**INPUT FOR THIS TASK**
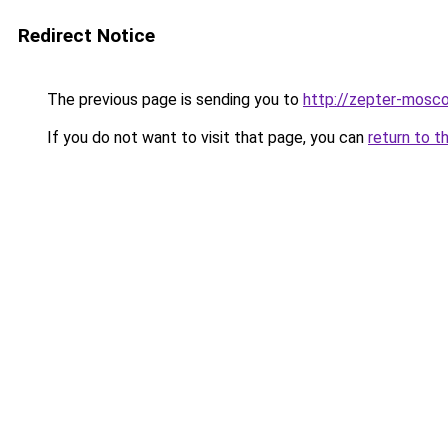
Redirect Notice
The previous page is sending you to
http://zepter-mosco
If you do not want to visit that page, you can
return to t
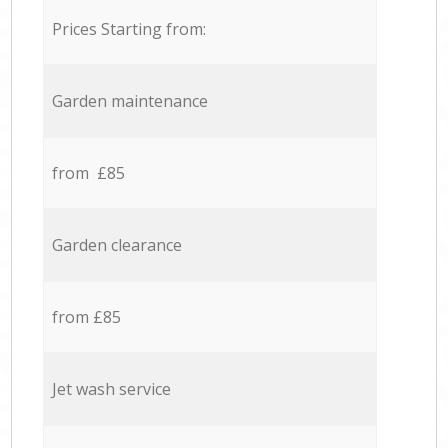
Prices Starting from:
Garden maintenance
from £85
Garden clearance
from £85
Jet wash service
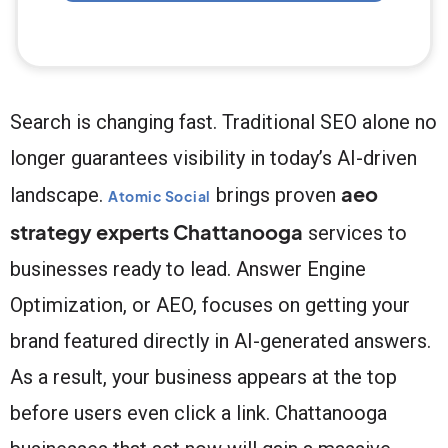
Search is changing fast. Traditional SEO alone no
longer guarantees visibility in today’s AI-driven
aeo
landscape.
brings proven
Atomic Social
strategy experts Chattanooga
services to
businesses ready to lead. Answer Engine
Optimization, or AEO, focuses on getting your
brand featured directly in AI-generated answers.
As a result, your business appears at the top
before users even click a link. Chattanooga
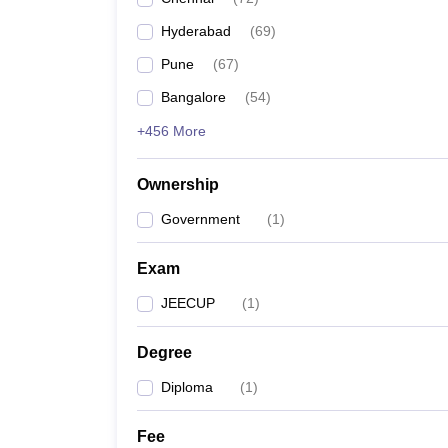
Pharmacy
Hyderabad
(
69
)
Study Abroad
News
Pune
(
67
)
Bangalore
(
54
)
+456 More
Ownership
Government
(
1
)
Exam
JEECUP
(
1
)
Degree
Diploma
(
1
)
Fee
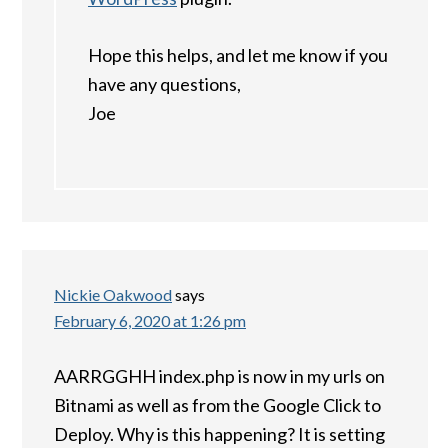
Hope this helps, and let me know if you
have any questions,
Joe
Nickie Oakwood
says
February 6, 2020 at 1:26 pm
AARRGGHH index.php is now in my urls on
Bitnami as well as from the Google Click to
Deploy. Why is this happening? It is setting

--

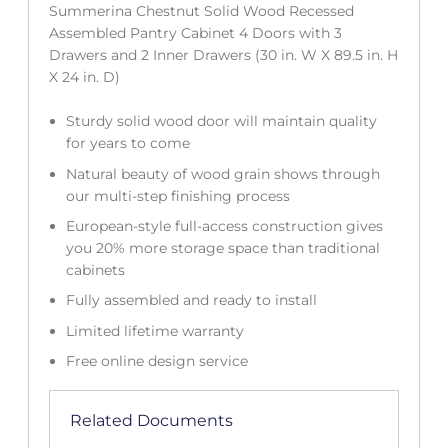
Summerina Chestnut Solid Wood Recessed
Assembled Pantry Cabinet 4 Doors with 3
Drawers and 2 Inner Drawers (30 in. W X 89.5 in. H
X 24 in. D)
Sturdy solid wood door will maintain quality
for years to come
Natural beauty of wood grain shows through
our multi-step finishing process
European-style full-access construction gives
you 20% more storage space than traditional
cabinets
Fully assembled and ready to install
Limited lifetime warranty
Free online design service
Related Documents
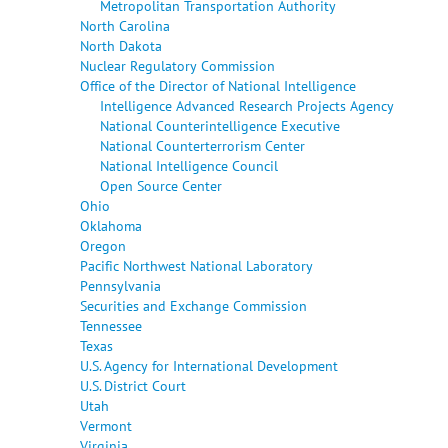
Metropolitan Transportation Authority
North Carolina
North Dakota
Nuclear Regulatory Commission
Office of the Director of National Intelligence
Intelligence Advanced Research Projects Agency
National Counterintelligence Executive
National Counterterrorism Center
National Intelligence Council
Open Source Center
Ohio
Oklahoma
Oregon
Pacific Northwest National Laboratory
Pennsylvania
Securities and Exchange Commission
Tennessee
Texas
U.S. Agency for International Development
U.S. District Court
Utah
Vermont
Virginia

**YOUR OBJECTIVE**
Search the material for the string "Center" and show every line that has it.

**FINISHED EXERCISE**
National Counterterrorism Center
Open Source Center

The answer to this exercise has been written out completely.